Berdakwah Lewat Lisan dan Tulisan
Ketika ditanyakan pada Idris Tawfiq tentang perbedaan besar antara 
Kristen Katholik dan Islam, ia berkata: ”Dasar dari agama Islam adalah 
Allah. Semua perkara disaksikan Allah, tak ada yang luput dari 
perhatian-Nya. Ini berbeda dengan yang saya dapatkan dari agama 
sebelumnya. Islam merupakan agama yang komprehensif.”
Ia menambahkan, Islam mengajarkan pemeluknya untuk senantiasa beribadah 
kepada Allah setiap saat.
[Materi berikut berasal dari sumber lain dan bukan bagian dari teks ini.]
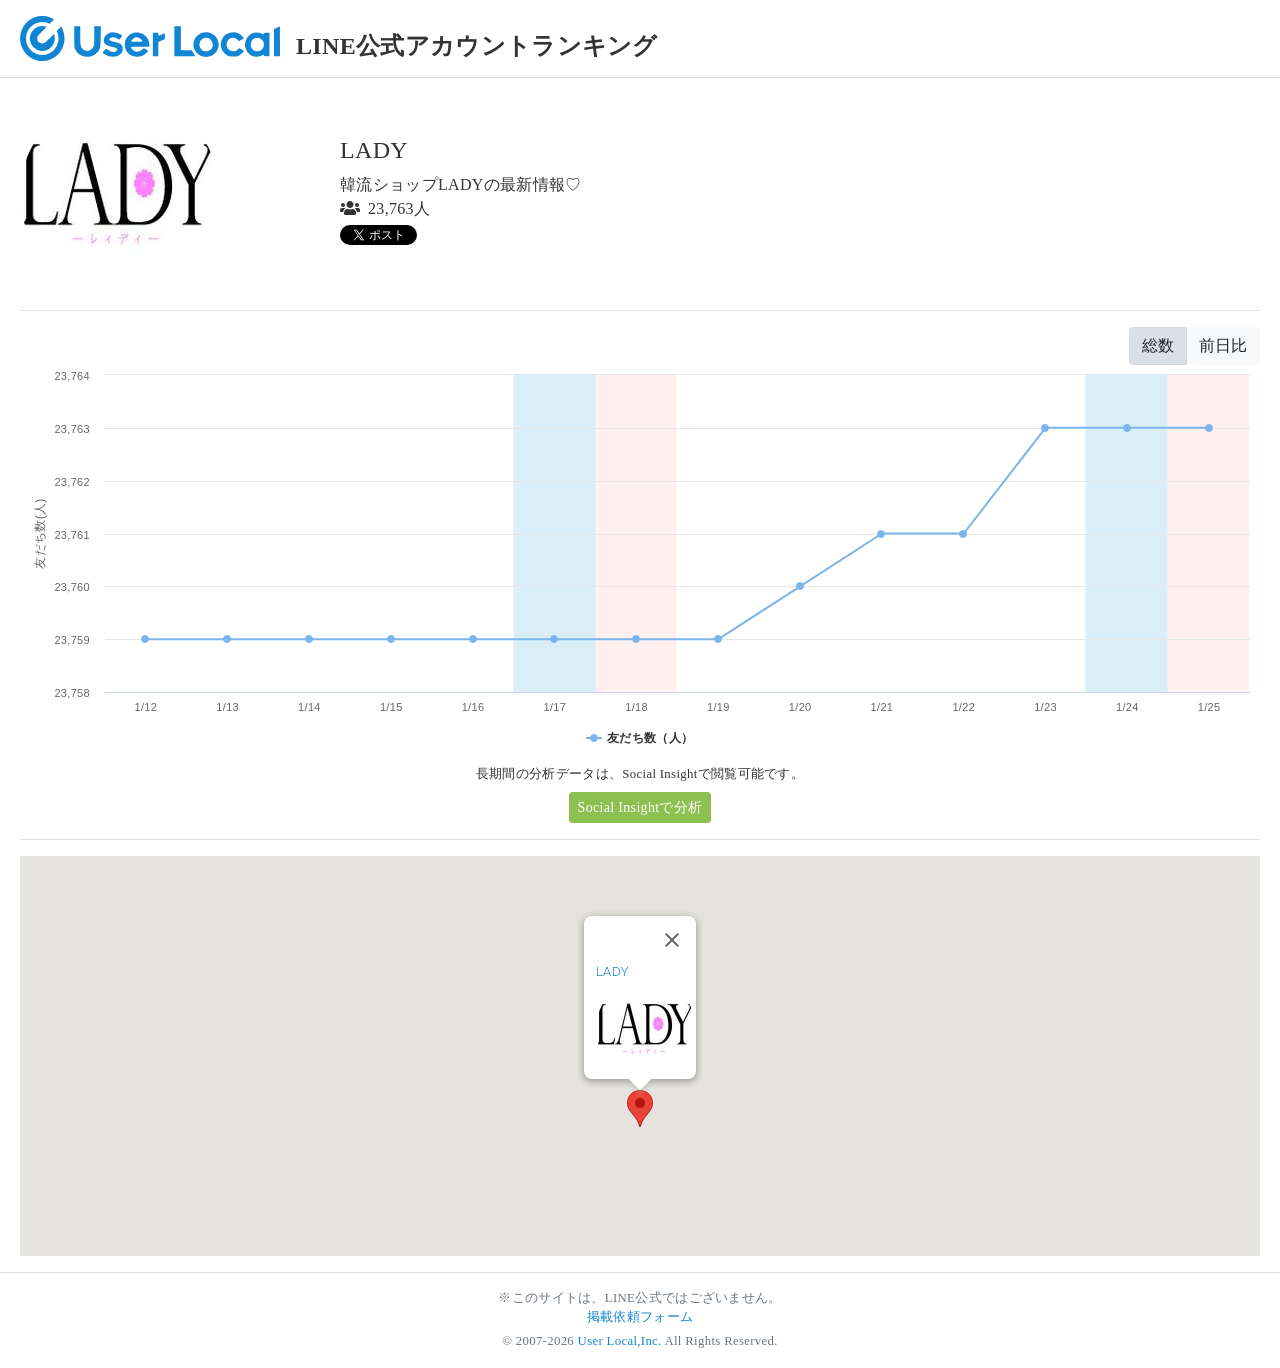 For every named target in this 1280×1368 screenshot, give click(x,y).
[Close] (672, 940)
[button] (640, 1108)
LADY (612, 971)
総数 (1158, 345)
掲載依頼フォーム (640, 1317)
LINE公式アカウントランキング (477, 46)
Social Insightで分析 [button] (640, 807)
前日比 (1223, 345)
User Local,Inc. (620, 1341) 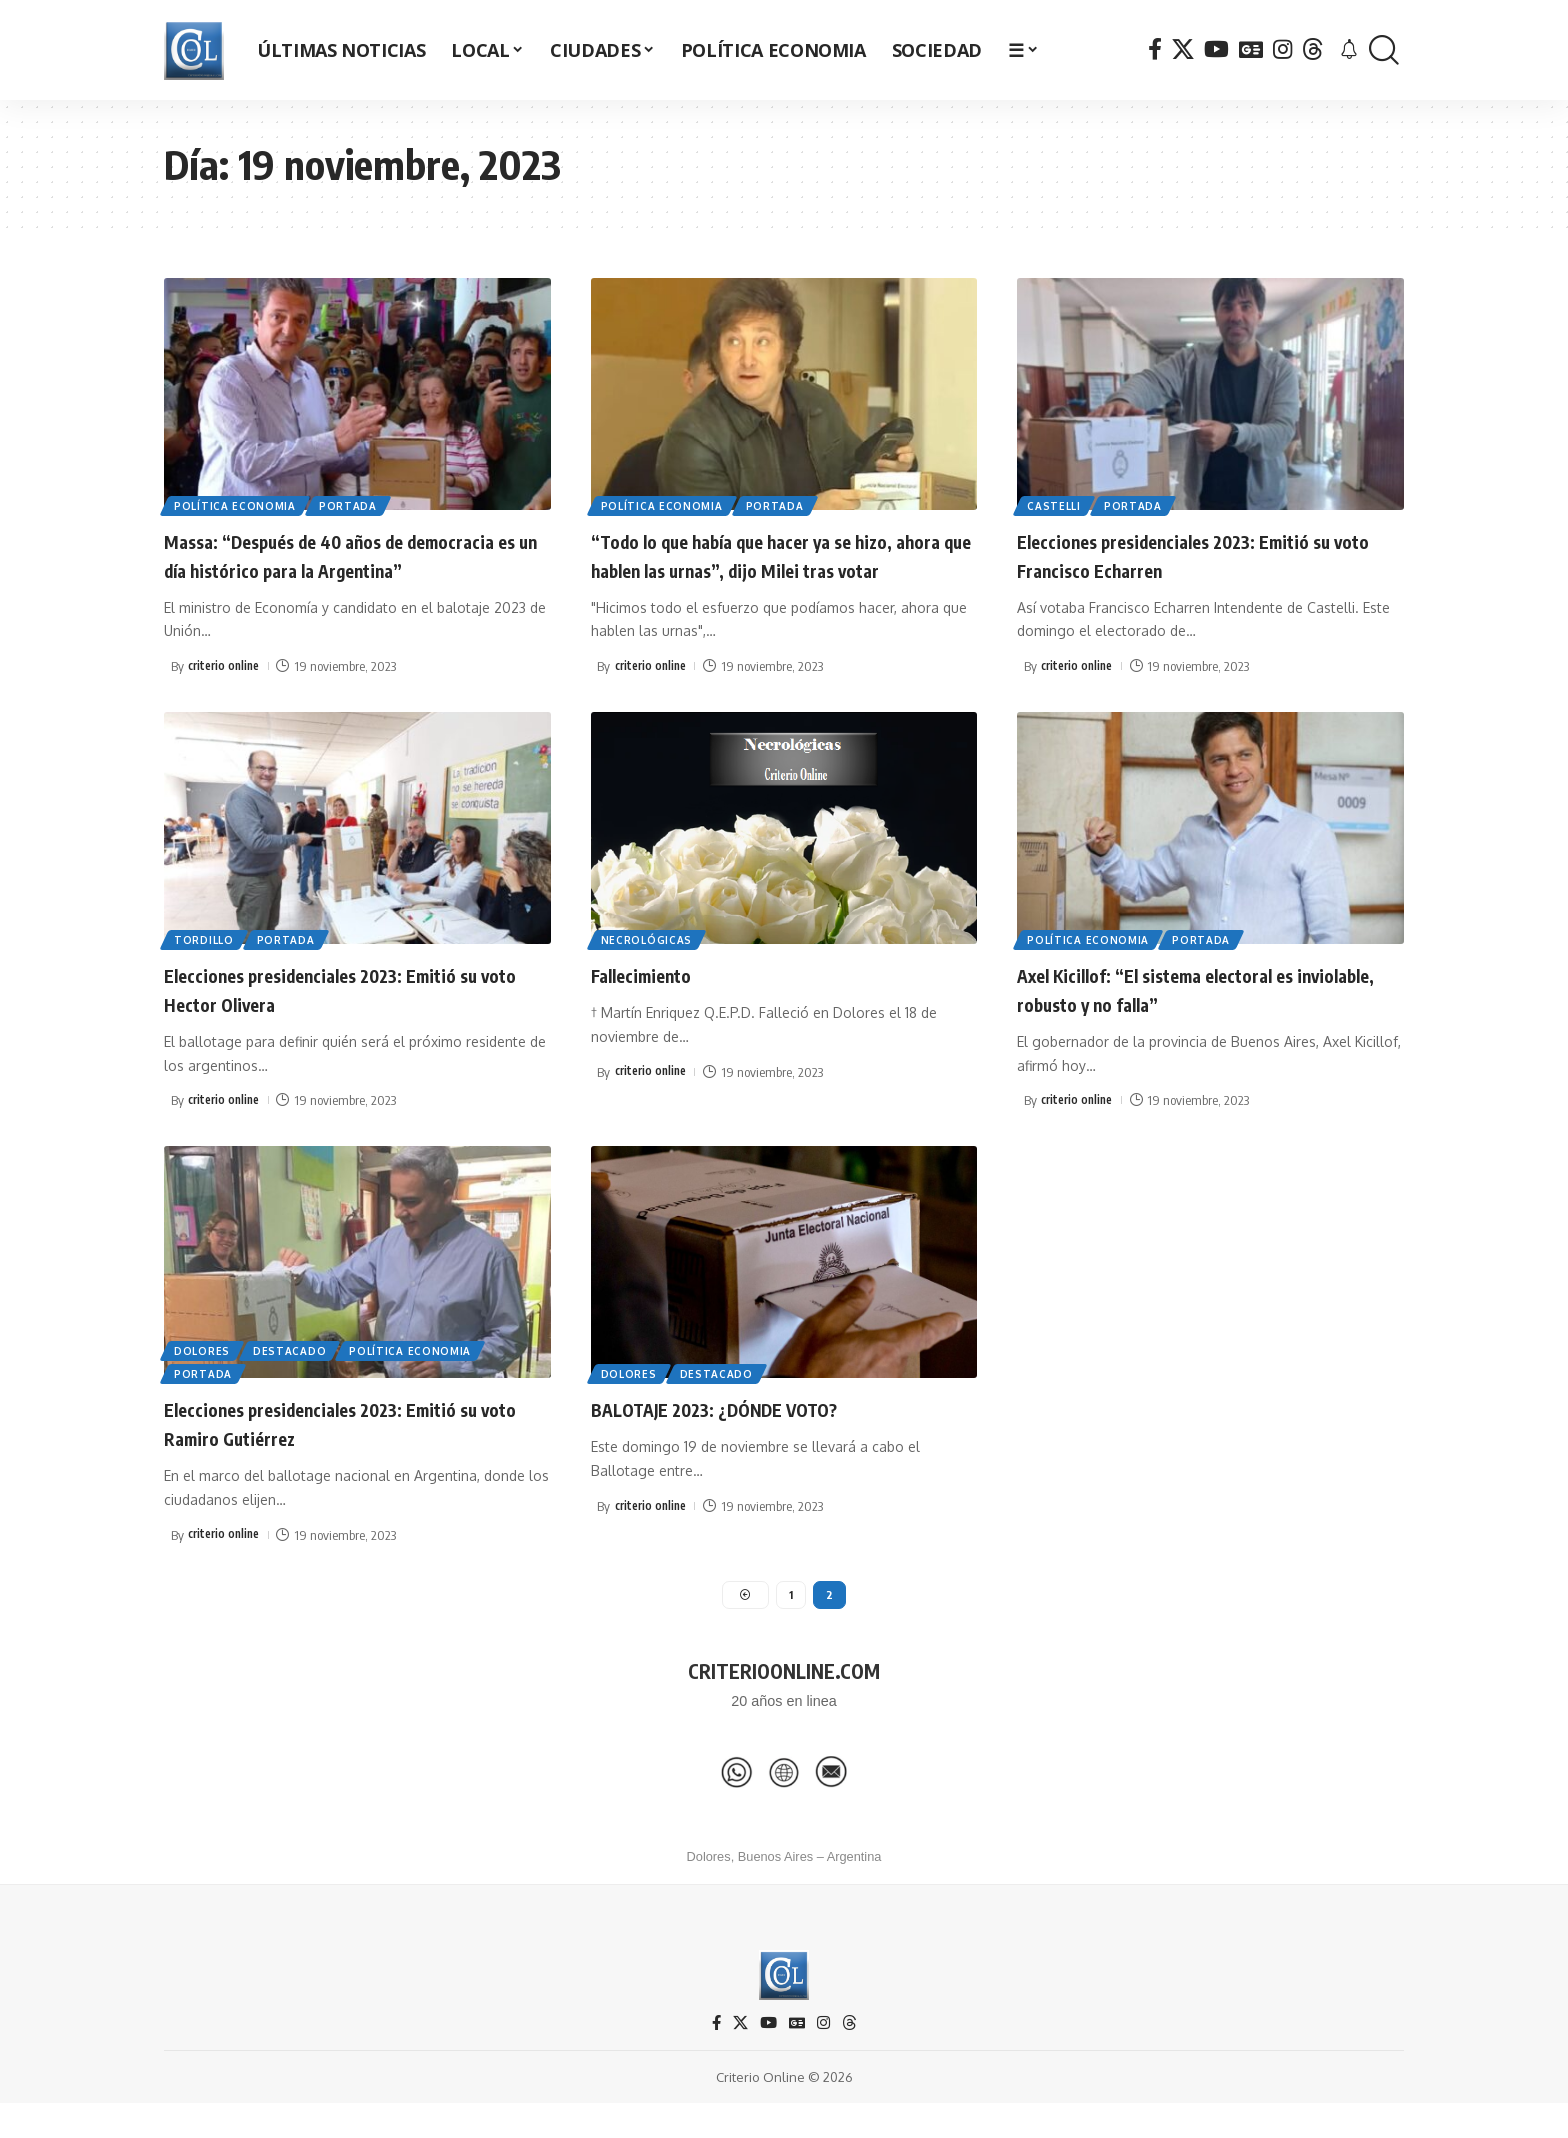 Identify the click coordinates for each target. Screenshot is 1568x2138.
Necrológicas (648, 966)
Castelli (1056, 504)
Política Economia (237, 504)
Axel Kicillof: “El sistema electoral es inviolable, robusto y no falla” (1189, 1016)
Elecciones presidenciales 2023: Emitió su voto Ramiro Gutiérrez (345, 1450)
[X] (1183, 49)
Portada (354, 504)
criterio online (227, 694)
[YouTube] (1216, 49)
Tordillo (206, 966)
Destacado (295, 1373)
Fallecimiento (653, 1002)
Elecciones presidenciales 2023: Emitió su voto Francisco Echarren (1198, 554)
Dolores (204, 1373)
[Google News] (1251, 49)
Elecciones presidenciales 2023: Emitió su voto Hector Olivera (345, 1016)
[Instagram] (1282, 49)
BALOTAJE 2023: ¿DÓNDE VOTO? (745, 1436)
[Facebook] (1155, 49)
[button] (1384, 50)
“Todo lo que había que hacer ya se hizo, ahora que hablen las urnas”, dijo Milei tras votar (778, 568)
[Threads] (1313, 49)
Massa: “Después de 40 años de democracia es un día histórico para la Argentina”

Tak terbatas hanya pada hari Minggu. Selain 
itu, kata dia, Islam mengajarkan umatnya cara menyapa orang lain dengan 
lembut, bersikap ramah, mengajarkan adab makan dan minum, memasuki kamar
 orang lain, cara bersilaturahim yang baik. ”Tak hanya itu, semua 
persoalan dibahas dan diajarkan oleh Islam,” terangnya.
Penceramah dan penulis
Caranya bertutur kata, sikapnya yang sopan dan santun banyak disukai 
masyarakat. Gaya berbicaranya yang baik sangat sederhana dan lemah 
lembut, menyentuh hati, serta menyebabkan orang untuk berpikir. Ia pun 
kini giat berceramah dan menulis buku tentang keislaman.
Ia memberikan ceramah ke berbagai tempat dengan satu tujuan, menyebarkan
 dakwah Islam. Idris Tawfiq mengatakan, dia bukan sarjana. Namun, ia 
memiliki cara menjelaskan tentang Islam dalam hal-hal yang sangat 
sederhana. Dia memiliki banyak pengalaman dalam berceramah dan mengenali
 karakter masyarakat.
Ia juga banyak memberikan bimbingan dan pelatihan menulis serta 
berpidato bagi siswa maupun orang dewasa. Kesempatan ini digunakannya 
untuk mengajarkan pada orang lain. Termasuk, menjelaskan Islam pada 
dunia Barat yang banyak menganut agama non-Muslim.
Idris juga dikenal sebagai penulis. Tulisannya tersebar di berbagai 
surat kabar, majalah, jurnal, dan website di Inggris Raya. Ia juga 
menjadi kontributor regional dan Konsultan untuk website 
www.islamonline.net dan www.readingislam.com.
Dia menulis artikel mingguan di Mesir Mail, koran tertua Mesir berbahasa
 Inggris, dan Sawt Al-Azhar, surat kabar Al-Azhar University. Dia adalah
 pengarang sejumlah buku. Antara lain, Dari surga yang penuh kenikmatan:
 sederhana, pengenalan Islam; Berbicara ke Pemuda Muslim; Berbicara ke 
Mualaf. Selain itu, ia juga menjadi juru bicara umat Islam di Barat. Ia 
juga banyak berceramah melalui radio dan televisi.